Greg Davis and Sebastien Roux probably composed these songs sitting down; it's easy to imagine them hunched over laptops, sipping tepid black coffee as they add another sublime tone to a song with a single mouse-click. Given that the creative process behind Paquet Surprise
was likely an insular, closed-bedroom kind of affair, it's astounding that the disc seems to inhabit a natural world of spring afternoon field recordings, sundrop keyboard ebbs and insectoid glitches. The cover art serves as a nice visual analog, depicting a veritable rainbow of flora and fauna being loosed from a cardboard box.
"I Am Waiting (For December)" recalls another group whose eco-centric album art complements a sonic experience that's at once heavily processed and organic: Talk Talk. The songs' screeching cloudburst guitar solo bears a remarkable resemblance to the one-note epic at the center of "After the Flood", even down to the residual clicking. The guitar slides, wind chimes and recorder that bookend the solo strengthen the comparison, creating the strong sense of human presence that Mark Hollis valued so heavily.
Whereas Talk Talk albums are meticulously edited and strikingly spare, though, Paquet Surprise is preoccupied with filling empty space with vibrant environmental sound. Sometimes this tendency comes across as throat-clearing -- more judicious artists might have cut lulling setting-builders like "Sea Grass and Blues Seas" and the title track. The duo also allow some brilliant avant-pop songs to get lost in the foresty milieu. "To See a Wonderful World"'s first two segments glisten like ace Jim O'Rourke numbers. Clip-clopping toy percussion and autoharp bring the song to a boil, after which a distant but reassuring vocal melody wavers in the background; when a reverbed drone overcomes the voice, though, the tune unravels, ending in a barrage of blank blips and pops.

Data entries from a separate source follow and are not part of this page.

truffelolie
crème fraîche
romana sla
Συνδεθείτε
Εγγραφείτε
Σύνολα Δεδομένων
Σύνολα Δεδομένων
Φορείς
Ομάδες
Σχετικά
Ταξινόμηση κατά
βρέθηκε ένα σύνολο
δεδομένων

A few of the album's meditative sound-sculptures embrace the concept of a steady core. Aptly named centerpiece "Tidal Pool" spends most of its length contemplating a minimal swell of bass and acoustic guitar, generating refined ambience by retracing the same few steps ad infinitum. As much as Davis and Roux's naturalistic world threatens to choke out the sun with overgrowth, the sense of inertia and design present in "Tidal Pool" governs the bulk of the recording. This is no chilly wasteland run by maverick computers -- Paquet Surprise is a peaceable kingdom.